Dataset entries:
Segment Open

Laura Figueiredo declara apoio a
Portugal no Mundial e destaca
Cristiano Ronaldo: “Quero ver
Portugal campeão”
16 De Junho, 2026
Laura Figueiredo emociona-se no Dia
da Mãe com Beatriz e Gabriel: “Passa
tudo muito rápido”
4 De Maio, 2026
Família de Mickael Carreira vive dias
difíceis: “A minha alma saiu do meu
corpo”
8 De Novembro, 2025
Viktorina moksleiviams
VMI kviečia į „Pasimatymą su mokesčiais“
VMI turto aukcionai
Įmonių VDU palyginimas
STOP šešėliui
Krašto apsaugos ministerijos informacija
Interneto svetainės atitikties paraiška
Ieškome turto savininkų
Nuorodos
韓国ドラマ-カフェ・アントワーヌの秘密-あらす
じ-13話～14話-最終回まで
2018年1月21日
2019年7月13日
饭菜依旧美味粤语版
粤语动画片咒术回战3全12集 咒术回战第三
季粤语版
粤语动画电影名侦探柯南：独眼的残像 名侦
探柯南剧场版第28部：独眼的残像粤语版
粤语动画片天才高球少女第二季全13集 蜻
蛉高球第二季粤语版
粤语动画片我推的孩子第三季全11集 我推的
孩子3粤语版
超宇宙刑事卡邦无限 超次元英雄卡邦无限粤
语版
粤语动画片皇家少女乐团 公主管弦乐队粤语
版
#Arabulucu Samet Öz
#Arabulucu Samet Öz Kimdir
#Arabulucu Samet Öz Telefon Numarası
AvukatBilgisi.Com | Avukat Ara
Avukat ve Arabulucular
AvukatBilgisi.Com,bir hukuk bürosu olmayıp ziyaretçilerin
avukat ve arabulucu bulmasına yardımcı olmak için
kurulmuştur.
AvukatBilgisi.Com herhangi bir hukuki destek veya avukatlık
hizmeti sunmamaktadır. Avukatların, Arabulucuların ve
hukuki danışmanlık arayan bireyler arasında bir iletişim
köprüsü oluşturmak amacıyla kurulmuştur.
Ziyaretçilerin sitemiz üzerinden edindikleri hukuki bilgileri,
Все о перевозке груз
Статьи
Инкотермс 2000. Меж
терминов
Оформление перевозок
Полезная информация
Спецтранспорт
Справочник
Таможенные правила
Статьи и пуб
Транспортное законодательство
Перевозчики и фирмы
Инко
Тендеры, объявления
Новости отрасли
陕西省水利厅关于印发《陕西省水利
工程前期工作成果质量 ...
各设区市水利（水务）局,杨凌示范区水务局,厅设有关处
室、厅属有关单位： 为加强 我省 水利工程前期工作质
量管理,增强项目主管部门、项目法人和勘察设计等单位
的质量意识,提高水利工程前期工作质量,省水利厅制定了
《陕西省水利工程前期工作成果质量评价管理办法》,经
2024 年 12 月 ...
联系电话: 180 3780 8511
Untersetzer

Segment Closed

> _PROBLEM_: Each of the records shown above needs to be repeated exactly.

> _EXERCISE RESULT_:
Laura Figueiredo declara apoio a
Portugal no Mundial e destaca
Cristiano Ronaldo: “Quero ver
Portugal campeão”
16 De Junho, 2026
Laura Figueiredo emociona-se no Dia
da Mãe com Beatriz e Gabriel: “Passa
tudo muito rápido”
4 De Maio, 2026
Família de Mickael Carreira vive dias
difíceis: “A minha alma saiu do meu
corpo”
8 De Novembro, 2025
Viktorina moksleiviams
VMI kviečia į „Pasimatymą su mokesčiais“
VMI turto aukcionai
Įmonių VDU palyginimas
STOP šešėliui
Krašto apsaugos ministerijos informacija
Interneto svetainės atitikties paraiška
Ieškome turto savininkų
Nuorodos
韓国ドラマ-カフェ・アントワーヌの秘密-あらす
じ-13話～14話-最終回まで
2018年1月21日
2019年7月13日
饭菜依旧美味粤语版
粤语动画片咒术回战3全12集 咒术回战第三
季粤语版
粤语动画电影名侦探柯南：独眼的残像 名侦
探柯南剧场版第28部：独眼的残像粤语版
粤语动画片天才高球少女第二季全13集 蜻
蛉高球第二季粤语版
粤语动画片我推的孩子第三季全11集 我推的
孩子3粤语版
超宇宙刑事卡邦无限 超次元英雄卡邦无限粤
语版
粤语动画片皇家少女乐团 公主管弦乐队粤语
版
#Arabulucu Samet Öz
#Arabulucu Samet Öz Kimdir
#Arabulucu Samet Öz Telefon Numarası
AvukatBilgisi.Com | Avukat Ara
Avukat ve Arabulucular
AvukatBilgisi.Com,bir hukuk bürosu olmayıp ziyaretçilerin
avukat ve arabulucu bulmasına yardımcı olmak için
kurulmuştur.
AvukatBilgisi.Com herhangi bir hukuki destek veya avukatlık
hizmeti sunmamaktadır. Avukatların, Arabulucuların ve
hukuki danışmanlık arayan bireyler arasında bir iletişim
köprüsü oluşturmak amacıyla kurulmuştur.
Ziyaretçilerin sitemiz üzerinden edindikleri hukuki bilgileri,
Все о перевозке груз
Статьи
Инкотермс 2000. Меж
терминов
Оформление перевозок
Полезная информация
Спецтранспорт
Справочник
Таможенные правила
Статьи и пуб
Транспортное законодательство
Перевозчики и фирмы
Инко
Тендеры, объявления
Новости отрасли
陕西省水利厅关于印发《陕西省水利
工程前期工作成果质量 ...
各设区市水利（水务）局,杨凌示范区水务局,厅设有关处
室、厅属有关单位： 为加强 我省 水利工程前期工作质
量管理,增强项目主管部门、项目法人和勘察设计等单位
的质量意识,提高水利工程前期工作质量,省水利厅制定了
《陕西省水利工程前期工作成果质量评价管理办法》,经
2024 年 12 月 ...
联系电话: 180 3780 8511
Untersetzer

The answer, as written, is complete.